Every journalist should, at some point in their career, ideally early on, write for a tabloid newspaper. No more bracing lesson is available in constructing a story—telling its beginning from its middle and its end—and imparting its essence with punchy and economical clarity.

For similar reasons, it is perhaps arguable that every songwriter should be compelled to serve an apprenticeship in country music. It is a genre which, like tabloid newspaper reporting, tells complex yarns simply, and appreciates that a quick sketch can often be the richest portrait. Consider the complete biography, the pageant of hubris and nemesis, the balance of pathos and ethos, the setting of a scene, the story and the moral, the profound stoic fatalism, packed into the mere fourteen syllables that lead off a song written in 1958 by The Crickets’ Sonny Curtis, later a hit for Bobby Fuller, and covered by Hank Williams Jr, Roy Orbison and The Clash, among others: “Breaking rocks in the hot sun/I fought the law, the law won.” Follow that, Aesop.

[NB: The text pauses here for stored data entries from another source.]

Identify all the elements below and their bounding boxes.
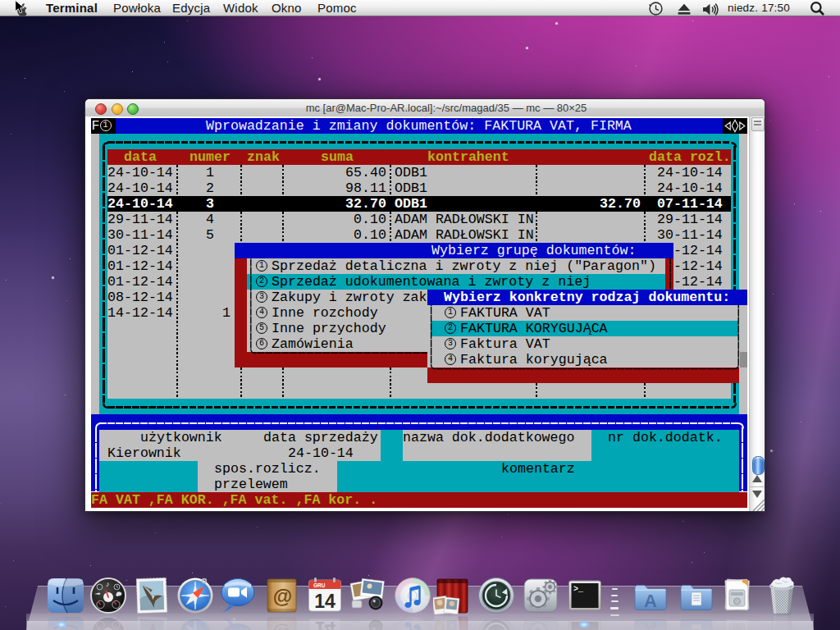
- svg-text:14: 14: [314, 591, 336, 612]
- svg-text:@: @: [272, 585, 291, 607]
- svg-text:♪: ♪: [106, 580, 110, 588]
- svg-text:A: A: [644, 591, 657, 611]
- svg-text:>_: >_: [573, 585, 584, 594]
- svg-text:GRU: GRU: [313, 582, 326, 588]
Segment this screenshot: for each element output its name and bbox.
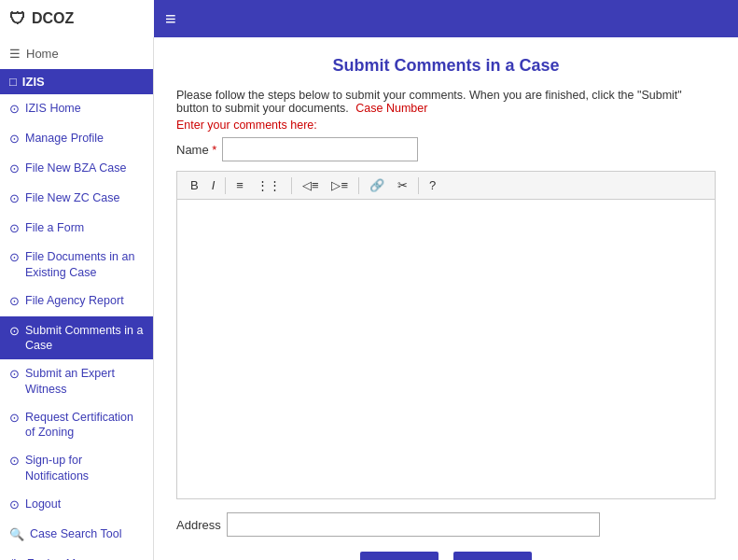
- submit-comments-icon: ⊙: [9, 324, 20, 340]
- sidebar-item-label: File Documents in an Existing Case: [25, 249, 144, 280]
- case-search-icon: 🔍: [9, 527, 24, 543]
- sidebar-item-label: Manage Profile: [25, 131, 104, 146]
- editor-toolbar: B I ≡ ⋮⋮ ◁≡ ▷≡ 🔗 ✂ ?: [177, 172, 715, 200]
- sidebar-item-file-zc[interactable]: ⊙ File New ZC Case: [0, 184, 153, 214]
- toolbar-help[interactable]: ?: [424, 175, 441, 195]
- submit-button[interactable]: Submit: [453, 552, 532, 560]
- sidebar-item-label: Sign-up for Notifications: [25, 453, 144, 483]
- topbar: ≡: [154, 0, 738, 37]
- toolbar-unlink[interactable]: ✂: [392, 175, 413, 195]
- file-agency-icon: ⊙: [9, 294, 20, 310]
- sidebar: ☰ Home □ IZIS ⊙ IZIS Home ⊙ Manage Profi…: [0, 37, 154, 560]
- name-input[interactable]: [222, 137, 418, 161]
- address-label: Address: [176, 518, 221, 532]
- sidebar-item-file-documents[interactable]: ⊙ File Documents in an Existing Case: [0, 243, 153, 287]
- logo-area: 🛡 DCOZ: [0, 0, 154, 37]
- sidebar-item-expert-witness[interactable]: ⊙ Submit an Expert Witness: [0, 359, 153, 403]
- toolbar-link[interactable]: 🔗: [364, 175, 390, 195]
- sidebar-item-submit-comments[interactable]: ⊙ Submit Comments in a Case: [0, 316, 153, 360]
- sidebar-item-signup[interactable]: ⊙ Sign-up for Notifications: [0, 446, 153, 490]
- expert-witness-icon: ⊙: [9, 367, 20, 383]
- sidebar-item-case-search[interactable]: 🔍 Case Search Tool: [0, 520, 153, 550]
- comment-editor[interactable]: [177, 200, 715, 498]
- sidebar-item-label: File New BZA Case: [25, 161, 126, 175]
- toolbar-bold[interactable]: B: [185, 175, 204, 195]
- home-icon: ☰: [9, 47, 21, 61]
- instructions-text: Please follow the steps below to submit …: [176, 89, 716, 115]
- request-cert-icon: ⊙: [9, 411, 20, 427]
- sidebar-section-izis: □ IZIS: [0, 69, 153, 94]
- sidebar-item-label: File New ZC Case: [25, 190, 119, 205]
- izis-section-icon: □: [9, 75, 17, 89]
- signup-icon: ⊙: [9, 454, 20, 469]
- required-star: *: [209, 143, 217, 157]
- sidebar-item-izis-home[interactable]: ⊙ IZIS Home: [0, 94, 153, 124]
- file-docs-icon: ⊙: [9, 250, 20, 266]
- sidebar-item-manage-profile[interactable]: ⊙ Manage Profile: [0, 124, 153, 154]
- page-title: Submit Comments in a Case: [176, 56, 716, 76]
- toolbar-indent[interactable]: ▷≡: [326, 175, 354, 195]
- sidebar-item-request-cert[interactable]: ⊙ Request Certification of Zoning: [0, 403, 153, 447]
- sidebar-item-label: Case Search Tool: [30, 526, 121, 541]
- sidebar-item-label: Zoning Map: [27, 556, 89, 560]
- editor-container: B I ≡ ⋮⋮ ◁≡ ▷≡ 🔗 ✂ ?: [176, 171, 716, 499]
- sidebar-home-label: Home: [26, 47, 59, 61]
- sidebar-item-label: Request Certification of Zoning: [25, 410, 144, 441]
- file-bza-icon: ⊙: [9, 161, 20, 177]
- main-content: Submit Comments in a Case Please follow …: [154, 37, 738, 560]
- izis-home-icon: ⊙: [9, 102, 20, 118]
- sidebar-item-file-bza[interactable]: ⊙ File New BZA Case: [0, 154, 153, 184]
- address-field-row: Address: [176, 512, 716, 537]
- toolbar-unordered-list[interactable]: ⋮⋮: [251, 175, 286, 195]
- toolbar-divider-2: [291, 177, 292, 194]
- sidebar-item-label: File a Form: [25, 220, 84, 235]
- address-input[interactable]: [227, 512, 600, 537]
- toolbar-outdent[interactable]: ◁≡: [297, 175, 325, 195]
- manage-profile-icon: ⊙: [9, 132, 20, 147]
- toolbar-divider-1: [225, 177, 226, 194]
- sidebar-item-home[interactable]: ☰ Home: [0, 37, 153, 69]
- case-number-label: Case Number: [355, 102, 427, 115]
- hamburger-icon[interactable]: ≡: [165, 8, 176, 30]
- sidebar-item-label: Submit Comments in a Case: [25, 323, 144, 354]
- logout-icon: ⊙: [9, 497, 20, 513]
- name-label: Name *: [176, 143, 216, 157]
- name-field-row: Name *: [176, 137, 716, 161]
- izis-section-label: IZIS: [22, 75, 45, 89]
- button-row: Cancel Submit: [176, 552, 716, 560]
- sidebar-item-label: Logout: [25, 497, 61, 511]
- file-form-icon: ⊙: [9, 221, 20, 237]
- sidebar-item-file-agency[interactable]: ⊙ File Agency Report: [0, 287, 153, 316]
- zoning-map-icon: 🗺: [9, 557, 21, 560]
- file-zc-icon: ⊙: [9, 191, 20, 207]
- sidebar-item-label: File Agency Report: [25, 293, 124, 308]
- app-name: DCOZ: [32, 10, 74, 27]
- sidebar-item-logout[interactable]: ⊙ Logout: [0, 490, 153, 520]
- app-logo: 🛡 DCOZ: [9, 9, 74, 29]
- toolbar-divider-4: [418, 177, 419, 194]
- toolbar-italic[interactable]: I: [206, 175, 221, 195]
- sidebar-item-zoning-map[interactable]: 🗺 Zoning Map: [0, 550, 153, 560]
- toolbar-divider-3: [358, 177, 359, 194]
- logo-icon: 🛡: [9, 9, 26, 29]
- cancel-button[interactable]: Cancel: [360, 552, 439, 560]
- sidebar-item-file-form[interactable]: ⊙ File a Form: [0, 214, 153, 244]
- sidebar-item-label: IZIS Home: [25, 101, 81, 116]
- sidebar-item-label: Submit an Expert Witness: [25, 366, 144, 397]
- toolbar-ordered-list[interactable]: ≡: [230, 175, 249, 195]
- enter-comments-label: Enter your comments here:: [176, 119, 716, 132]
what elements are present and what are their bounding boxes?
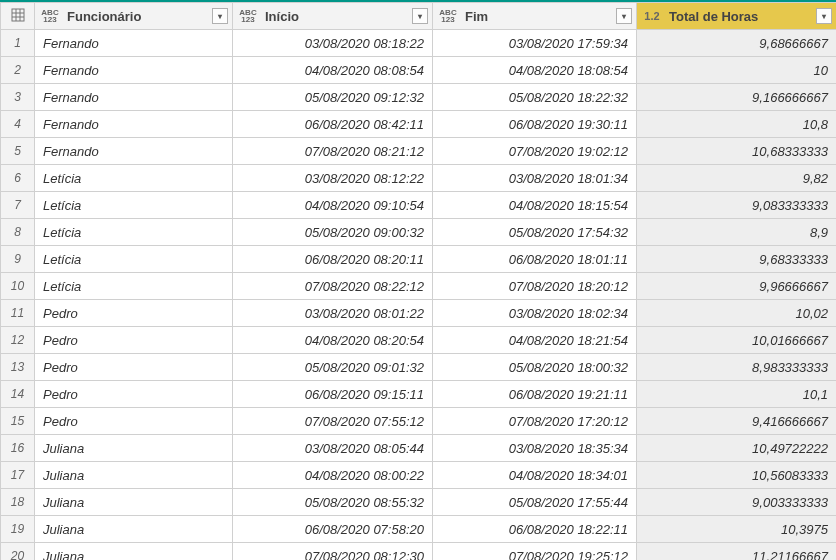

But there is, within country music, an even more rarefied art of distillation. A tabloid newspaper story has to compress a great deal into very little, filtering a lake of detail into a pot glass of column inches. A tabloid newspaper headline faces the yet more daunting task of conveying the crux of that story in a manner sufficiently intriguing to persuade the reader to buy in. Great country music titles perform a similar role, in often similar fashion.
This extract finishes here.